Des renforts (6 divisions françaises, 3 divisions grecques, 1
division italienne) intervinrent dans la bataille le 18 septembre, enfonçant le
front bulgare sur 25 kilomètres. Profitant de la rupture du front, 4
divisions britanniques et 6 divisions grecques prirent Doïran. Lancés en
pointe, les Serbes empêchèrent les Bulgares de se reformer sur la Cerna; le 21
septembre, les Serbes atteignirent le Vardar.
Le 23, Franchet d'Esperey lança une brigade de cavalerie vers
Uskub. Le raid de 700 km réussit totalement : Prilep tomba le 23 et Uskub
le 29. Confrontés à de multiples assauts, les Bulgares se retrouvèrent
rapidement dépourvus de réserves et incapables de réagir.
Le 28 septembre, la Bulgarie demanda l'armistice. Ce
dernier fut signé à Salonique le lendemain.
Le 3 octobre le tsar Ferdinand de Bulgarie abdiqua en faveur de
son fils Boris.
Afin d'arrêter le déferlement allié, Berlin s'efforça de
reconstituer un front au nord du Danube à l'aide de 4 divisions allemandes, de 3
divisions autrichiennes et de débris d'unités rameutées d'autres fronts.

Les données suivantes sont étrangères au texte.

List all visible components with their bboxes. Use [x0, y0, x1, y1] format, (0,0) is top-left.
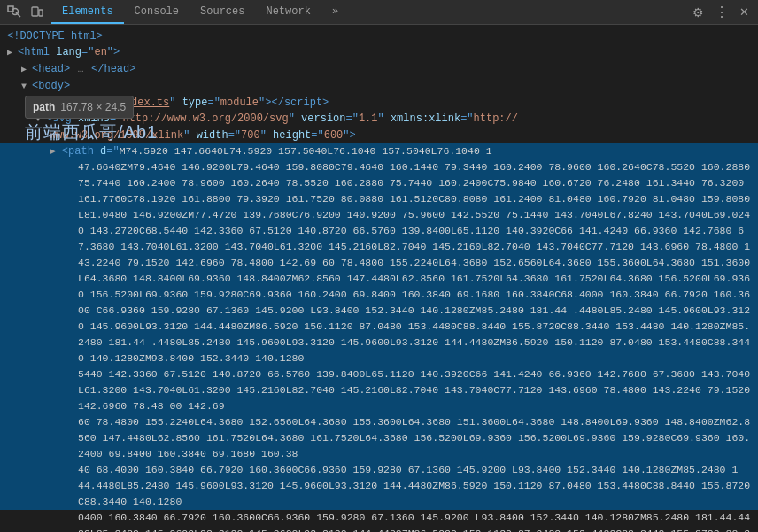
device-toggle-button[interactable] — [27, 2, 48, 23]
more-options-button[interactable]: ⋮ — [710, 2, 731, 23]
main-panel: path 167.78 × 24.5 前端西瓜哥/Ab1 <!DOCTYPE h… — [0, 25, 758, 532]
tab-network[interactable]: Network — [255, 0, 321, 24]
path-data-line2: 5440 142.3360 67.5120 140.8720 66.5760 1… — [0, 366, 758, 414]
html-open-line: ▶ <html lang="en"> — [0, 44, 758, 61]
svg-rect-3 — [32, 7, 38, 16]
elements-panel[interactable]: path 167.78 × 24.5 前端西瓜哥/Ab1 <!DOCTYPE h… — [0, 25, 758, 532]
path-data-block: 47.6640ZM79.4640 146.9200L79.4640 159.80… — [0, 159, 758, 366]
tab-more[interactable]: » — [321, 0, 349, 24]
path-data-line4: 40 68.4000 160.3840 66.7920 160.3600C66.… — [0, 462, 758, 478]
devtools-tabs: Elements Console Sources Network » — [51, 0, 349, 24]
element-tooltip: path 167.78 × 24.5 — [25, 96, 134, 119]
toolbar-right-icons: ⚙ ⋮ ✕ — [687, 2, 754, 23]
svg-open-line-cont: www.w3.org/1999/xlink" width="700" heigh… — [0, 127, 758, 143]
devtools-toolbar: Elements Console Sources Network » ⚙ ⋮ ✕ — [0, 0, 758, 25]
svg-rect-4 — [39, 10, 43, 16]
head-line: ▶ <head> … </head> — [0, 61, 758, 78]
tab-elements[interactable]: Elements — [51, 0, 124, 24]
path-data-line3: 60 78.4800 155.2240L64.3680 152.6560L64.… — [0, 414, 758, 462]
tab-sources[interactable]: Sources — [190, 0, 255, 24]
path-line-selected[interactable]: ▶ <path d="M74.5920 147.6640L74.5920 157… — [0, 143, 758, 159]
tab-console[interactable]: Console — [124, 0, 190, 24]
close-devtools-button[interactable]: ✕ — [733, 2, 754, 23]
path-data-line5: 44.4480L85.2480 145.9600L93.3120 145.960… — [0, 478, 758, 510]
body-open-line: ▼ <body> — [0, 78, 758, 95]
inspect-element-button[interactable] — [4, 2, 25, 23]
settings-button[interactable]: ⚙ — [687, 2, 708, 23]
path-data-line6: 0400 160.3840 66.7920 160.3600C66.9360 1… — [0, 510, 758, 532]
toolbar-left-icons — [4, 2, 48, 23]
doctype-line: <!DOCTYPE html> — [0, 28, 758, 44]
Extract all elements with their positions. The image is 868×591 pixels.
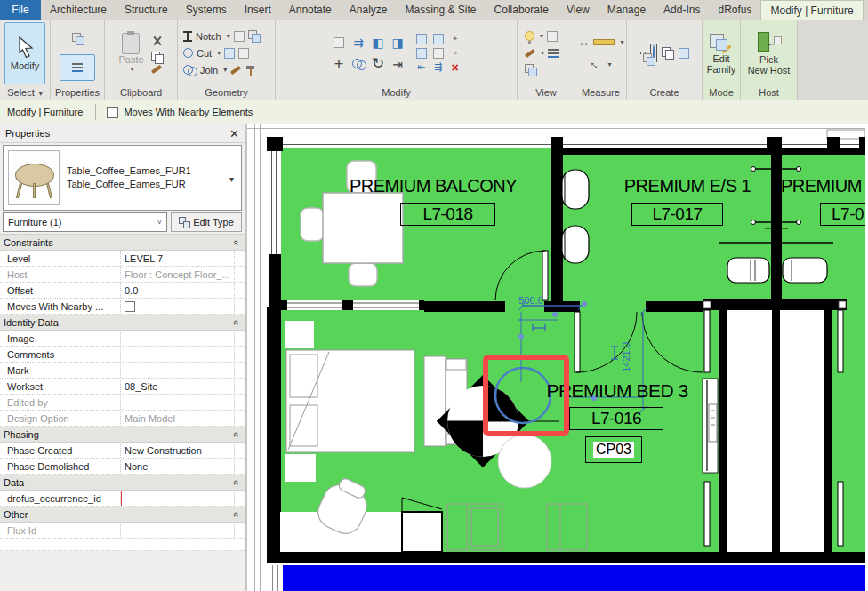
dimension-500[interactable]: 500.0 — [510, 295, 551, 306]
notch-button[interactable]: Notch▾ — [183, 28, 260, 44]
demolish-hammer-icon[interactable] — [245, 64, 256, 76]
type-selector-dropdown-icon[interactable]: ▾ — [229, 174, 234, 184]
trim-single-icon[interactable]: ⇤ — [417, 62, 425, 72]
section-constraints[interactable]: Constraints« — [0, 235, 245, 251]
paste-button[interactable]: Paste▾ — [118, 33, 143, 73]
match-type-brush-icon[interactable] — [151, 65, 162, 74]
offset-icon[interactable]: ⇉ — [353, 36, 364, 49]
edit-family-button[interactable]: Edit Family — [707, 32, 735, 75]
tab-structure[interactable]: Structure — [116, 0, 177, 20]
mirror-draw-axis-icon[interactable]: ◨ — [391, 36, 403, 49]
trim-multiple-icon[interactable]: ⇶ — [434, 62, 442, 72]
split-element-icon[interactable] — [416, 34, 427, 44]
tab-drofus[interactable]: dRofus — [709, 0, 760, 20]
cope-icon[interactable] — [234, 31, 245, 42]
room-tag-l7-018[interactable]: L7-018 — [400, 203, 495, 226]
cut-geometry-button[interactable]: Cut▾ — [183, 44, 249, 61]
override-graphics-brush-icon[interactable] — [525, 48, 535, 57]
pick-new-host-button[interactable]: ← Pick New Host — [748, 31, 791, 76]
level-value[interactable]: LEVEL 7 — [120, 251, 234, 266]
panel-label-view[interactable]: View — [518, 86, 575, 100]
type-selector[interactable]: Table_Coffee_Eames_FUR1 Table_Coffee_Eam… — [3, 145, 242, 211]
panel-label-create[interactable]: Create — [627, 86, 702, 100]
unpin-icon[interactable]: ⌗ — [453, 48, 457, 58]
array-icon[interactable] — [416, 48, 427, 59]
section-identity-data[interactable]: Identity Data« — [0, 315, 245, 331]
properties-palette-button[interactable] — [60, 54, 95, 81]
displace-icon[interactable] — [547, 31, 558, 42]
copy-icon[interactable] — [352, 59, 366, 68]
tab-massing-site[interactable]: Massing & Site — [397, 0, 486, 20]
tab-systems[interactable]: Systems — [177, 0, 236, 20]
measure-arrow-icon[interactable]: ↔ — [577, 36, 590, 48]
tab-view[interactable]: View — [558, 0, 599, 20]
panel-label-mode[interactable]: Mode — [703, 86, 740, 100]
wall-opening-icon[interactable] — [248, 30, 260, 42]
comments-value[interactable] — [120, 347, 234, 362]
delete-icon[interactable]: × — [451, 61, 458, 74]
trim-extend-icon[interactable]: ⇥ — [392, 58, 403, 70]
unjoin-geometry-icon[interactable] — [238, 48, 249, 59]
dimension-1421[interactable]: 1421.0 — [621, 338, 631, 377]
tab-annotate[interactable]: Annotate — [280, 0, 341, 20]
code-tag-cp03[interactable]: CP03 — [585, 436, 642, 463]
room-tag-l7-016[interactable]: L7-016 — [569, 407, 663, 430]
tab-file[interactable]: File — [0, 0, 41, 20]
drofus-occurrence-id-value[interactable] — [120, 491, 234, 506]
section-data[interactable]: Data« — [0, 475, 245, 491]
section-other[interactable]: Other« — [0, 507, 245, 523]
measure-angle-icon[interactable]: ↔ — [588, 55, 606, 73]
panel-label-properties[interactable]: Properties — [51, 86, 104, 100]
create-group-icon[interactable] — [640, 52, 646, 54]
panel-label-modify[interactable]: Modify — [276, 86, 517, 100]
tab-modify-furniture[interactable]: Modify | Furniture — [760, 0, 863, 20]
beam-joins-icon[interactable] — [224, 48, 235, 59]
panel-label-measure[interactable]: Measure — [575, 86, 626, 100]
selection-box-icon[interactable] — [525, 64, 536, 76]
create-parts-icon[interactable] — [662, 47, 674, 59]
moves-with-nearby-elements-checkbox[interactable] — [107, 107, 118, 118]
create-similar-icon[interactable] — [679, 48, 689, 59]
moves-with-nearby-property-checkbox[interactable] — [125, 301, 135, 312]
section-phasing[interactable]: Phasing« — [0, 427, 245, 443]
align-icon[interactable] — [334, 37, 344, 48]
mirror-pick-axis-icon[interactable]: ◧ — [372, 36, 383, 49]
modify-button[interactable]: Modify — [4, 22, 45, 84]
tab-manage[interactable]: Manage — [599, 0, 655, 20]
linework-icon[interactable] — [548, 49, 559, 58]
tab-add-ins[interactable]: Add-Ins — [655, 0, 709, 20]
panel-label-geometry[interactable]: Geometry — [178, 86, 275, 100]
scale-icon[interactable] — [433, 48, 444, 59]
phase-demolished-value[interactable]: None — [120, 459, 234, 474]
cut-icon[interactable] — [151, 35, 164, 47]
rotate-icon[interactable]: ↻ — [372, 56, 384, 71]
room-tag-l7-017[interactable]: L7-017 — [631, 203, 723, 226]
hide-elements-bulb-icon[interactable] — [525, 31, 534, 41]
paint-icon[interactable] — [230, 65, 241, 74]
pin-icon[interactable]: ⌖ — [453, 34, 457, 44]
split-with-gap-icon[interactable] — [433, 34, 444, 44]
drawing-canvas[interactable]: PREMIUM BALCONY L7-018 PREMIUM E/S 1 L7-… — [247, 124, 865, 591]
phase-created-value[interactable]: New Construction — [120, 443, 234, 458]
join-icon — [183, 65, 197, 75]
edit-type-button[interactable]: Edit Type — [171, 212, 242, 232]
tab-analyze[interactable]: Analyze — [341, 0, 397, 20]
image-value[interactable] — [120, 331, 234, 346]
offset-value[interactable]: 0.0 — [120, 283, 234, 298]
panel-label-host[interactable]: Host — [741, 86, 797, 100]
move-icon[interactable]: + — [334, 56, 344, 72]
tab-insert[interactable]: Insert — [236, 0, 280, 20]
join-button[interactable]: Join▾ — [183, 61, 256, 78]
room-tag-l7-0[interactable]: L7-0 — [820, 203, 865, 226]
family-types-button[interactable] — [60, 25, 95, 52]
workset-value[interactable]: 08_Site — [120, 379, 234, 394]
category-filter-select[interactable]: Furniture (1) ˅ — [3, 212, 167, 232]
tab-architecture[interactable]: Architecture — [41, 0, 116, 20]
mark-value[interactable] — [120, 363, 234, 378]
close-icon[interactable]: ✕ — [229, 127, 239, 140]
panel-label-select[interactable]: Select ▾ — [0, 86, 50, 100]
measure-ruler-icon[interactable] — [593, 39, 615, 45]
panel-label-clipboard[interactable]: Clipboard — [105, 86, 177, 100]
tab-collaborate[interactable]: Collaborate — [486, 0, 558, 20]
copy-to-clipboard-icon[interactable] — [151, 52, 164, 63]
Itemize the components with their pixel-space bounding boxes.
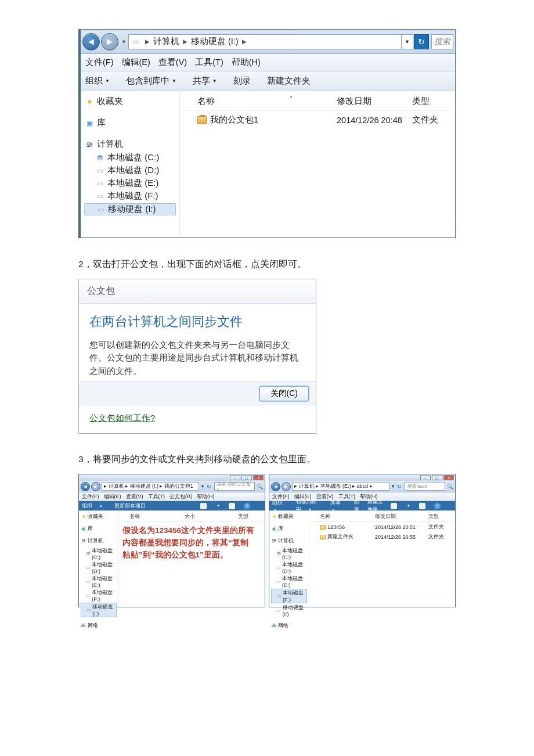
nav-library[interactable]: ▣库 <box>84 117 176 128</box>
refresh-icon[interactable]: ↻ <box>207 484 211 489</box>
cmd-organize[interactable]: 组织▼ <box>82 502 109 510</box>
close-button[interactable]: 关闭(C) <box>259 386 309 401</box>
view-icon[interactable] <box>391 503 397 509</box>
nav-drive-f[interactable]: ▭本地磁盘 (F:) <box>84 190 176 201</box>
col-date[interactable]: 修改日期 <box>337 96 412 107</box>
nav-drive-i[interactable]: ▭移动硬盘 (I:) <box>81 603 117 617</box>
help-link[interactable]: 公文包如何工作? <box>89 413 155 423</box>
preview-pane-icon[interactable] <box>229 503 235 509</box>
maximize-button[interactable]: ▢ <box>432 475 442 480</box>
menu-help[interactable]: 帮助(H) <box>232 57 261 68</box>
col-name[interactable]: 名称 <box>320 513 375 520</box>
address-dropdown-icon[interactable]: ▼ <box>402 34 413 49</box>
nav-favorites[interactable]: ★收藏夹 <box>271 513 307 520</box>
nav-favorites[interactable]: ★收藏夹 <box>81 513 117 520</box>
nav-drive-f[interactable]: ▭本地磁盘 (F:) <box>271 589 307 603</box>
small-explorer-right: — ▢ ✕ ◄ ► ▸ 计算机 ▸ 本地磁盘 (E:) ▸ abcd ▸ ▾ ↻… <box>269 474 456 607</box>
menu-file[interactable]: 文件(F) <box>85 57 114 68</box>
col-type[interactable]: 类型 <box>428 513 452 520</box>
help-icon[interactable]: ? <box>434 503 441 509</box>
menu-help[interactable]: 帮助(H) <box>197 493 215 501</box>
refresh-button[interactable]: ↻ <box>414 34 429 49</box>
forward-button[interactable]: ► <box>91 482 100 491</box>
nav-drive-d[interactable]: ▭本地磁盘 (D:) <box>81 561 117 574</box>
cmd-newfolder[interactable]: 新建文件夹 <box>267 75 311 87</box>
cmd-burn[interactable]: 刻录 <box>233 75 251 87</box>
breadcrumb[interactable]: ▸ 计算机 ▸ 移动硬盘 (I:) ▸ 我的公文包1 <box>102 482 199 491</box>
col-type[interactable]: 类型 <box>238 513 261 520</box>
breadcrumb[interactable]: ▸ 计算机 ▸ 本地磁盘 (E:) ▸ abcd ▸ <box>292 482 389 491</box>
col-name[interactable]: 名称 <box>129 513 185 520</box>
col-name[interactable]: 名称 <box>197 96 337 107</box>
crumb-drive[interactable]: 移动硬盘 (I:) <box>191 36 239 47</box>
address-dropdown-icon[interactable]: ▾ <box>199 484 205 489</box>
minimize-button[interactable]: — <box>230 475 240 480</box>
nav-drive-e[interactable]: ▭本地磁盘 (E:) <box>84 178 176 189</box>
nav-computer[interactable]: 🖳计算机 <box>81 537 117 545</box>
cdrive-icon: ⛃ <box>95 154 105 162</box>
menu-briefcase[interactable]: 公文包(B) <box>169 493 192 501</box>
search-input[interactable]: 搜索 我的公文包1 <box>214 482 255 491</box>
cmd-share[interactable]: 共享▼ <box>193 75 217 87</box>
maximize-button[interactable]: ▢ <box>241 475 252 480</box>
cmd-organize[interactable]: 组织▼ <box>85 75 110 87</box>
search-input[interactable]: 搜索 <box>431 34 453 49</box>
file-row[interactable]: 我的公文包1 2014/12/26 20:48 文件夹 <box>186 111 449 129</box>
nav-drive-e[interactable]: ▭本地磁盘 (E:) <box>81 575 117 588</box>
column-headers[interactable]: 名称 大小 类型 <box>121 511 262 522</box>
nav-network[interactable]: 🖧网络 <box>271 622 307 629</box>
menu-bar: 文件(F) 编辑(E) 查看(V) 工具(T) 公文包(B) 帮助(H) <box>79 492 265 501</box>
search-icon[interactable]: 🔍 <box>257 484 263 489</box>
nav-drive-d[interactable]: ▭本地磁盘 (D:) <box>84 165 176 176</box>
view-icon[interactable] <box>200 503 207 509</box>
breadcrumb[interactable]: ▭ ▶ 计算机 ▶ 移动硬盘 (I:) ▶ <box>128 34 402 49</box>
help-icon[interactable]: ? <box>244 503 250 509</box>
close-window-button[interactable]: ✕ <box>443 475 454 480</box>
nav-network[interactable]: 🖧网络 <box>81 622 117 629</box>
nav-drive-i[interactable]: ▭移动硬盘 (I:) <box>84 203 176 215</box>
address-dropdown-icon[interactable]: ▾ <box>389 484 396 489</box>
menu-view[interactable]: 查看(V) <box>126 493 143 501</box>
file-row[interactable]: 123456 2014/12/26 20:51 文件夹 <box>312 522 453 532</box>
col-type[interactable]: 类型 <box>412 96 447 107</box>
nav-library[interactable]: ▣库 <box>271 525 307 532</box>
back-button[interactable]: ◄ <box>271 482 280 491</box>
close-window-button[interactable]: ✕ <box>253 475 264 480</box>
history-dropdown-icon[interactable]: ▼ <box>121 39 127 45</box>
nav-drive-i[interactable]: ▭移动硬盘 (I:) <box>271 604 307 617</box>
menu-file[interactable]: 文件(F) <box>82 493 99 501</box>
forward-button[interactable]: ► <box>282 482 291 491</box>
forward-button[interactable]: ► <box>101 33 118 51</box>
minimize-button[interactable]: — <box>420 475 431 480</box>
menu-view[interactable]: 查看(V) <box>158 57 187 68</box>
search-icon[interactable]: 🔍 <box>447 484 453 489</box>
column-headers[interactable]: 名称 修改日期 类型 <box>312 511 453 522</box>
nav-drive-c[interactable]: ⛃本地磁盘 (C:) <box>81 547 117 560</box>
nav-drive-f[interactable]: ▭本地磁盘 (F:) <box>81 589 117 602</box>
crumb-computer[interactable]: 计算机 <box>153 36 179 47</box>
menu-tools[interactable]: 工具(T) <box>148 493 165 501</box>
refresh-icon[interactable]: ↻ <box>397 484 402 489</box>
nav-computer[interactable]: 🖳计算机 <box>84 139 176 150</box>
nav-drive-d[interactable]: ▭本地磁盘 (D:) <box>271 561 307 574</box>
back-button[interactable]: ◄ <box>81 482 90 491</box>
menu-edit[interactable]: 编辑(E) <box>122 57 150 68</box>
nav-drive-c[interactable]: ⛃本地磁盘 (C:) <box>271 547 307 560</box>
preview-pane-icon[interactable] <box>419 503 425 509</box>
col-size[interactable]: 大小 <box>185 513 238 520</box>
file-row[interactable]: 新建文件夹 2014/12/26 20:55 文件夹 <box>312 532 453 542</box>
menu-tools[interactable]: 工具(T) <box>195 57 223 68</box>
col-date[interactable]: 修改日期 <box>375 513 428 520</box>
column-headers[interactable]: 名称 ▲ 修改日期 类型 <box>186 91 449 111</box>
nav-drive-e[interactable]: ▭本地磁盘 (E:) <box>271 575 307 588</box>
search-input[interactable]: 搜索 abcd <box>405 482 445 491</box>
nav-library[interactable]: ▣库 <box>81 525 117 532</box>
drive-icon: ▭ <box>131 38 140 45</box>
cmd-update[interactable]: 更新所有项目 <box>114 502 146 510</box>
nav-drive-c[interactable]: ⛃本地磁盘 (C:) <box>84 152 176 163</box>
nav-favorites[interactable]: ★收藏夹 <box>84 96 176 107</box>
menu-edit[interactable]: 编辑(E) <box>104 493 121 501</box>
cmd-include[interactable]: 包含到库中▼ <box>126 75 176 87</box>
nav-computer[interactable]: 🖳计算机 <box>271 537 307 545</box>
back-button[interactable]: ◄ <box>82 33 100 51</box>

Mais la rapidité de l'avancée alliée empêcha la constitution de
ce front. Le 12 octobre 1918, Français et Grecs prirent
Mitrovitza. Le 16 octobre, les Français entrèrent à Sofia, puis à
Novi-Bazar le 18. Six jours plus tôt, les Serbes avaient atteint Nish et
coupé la voie ferrée Vienne-Constantinople.
La victoire alliée dans les Balkans était dès lors
complète. La Turquie, coupée de ses alliés occidentaux, était condamnée à
court terme et la Turquie d'Europe directement menacée d'invasion.
De même, l'Autriche était désormais menacée d'invasion par la
vallée du Danube...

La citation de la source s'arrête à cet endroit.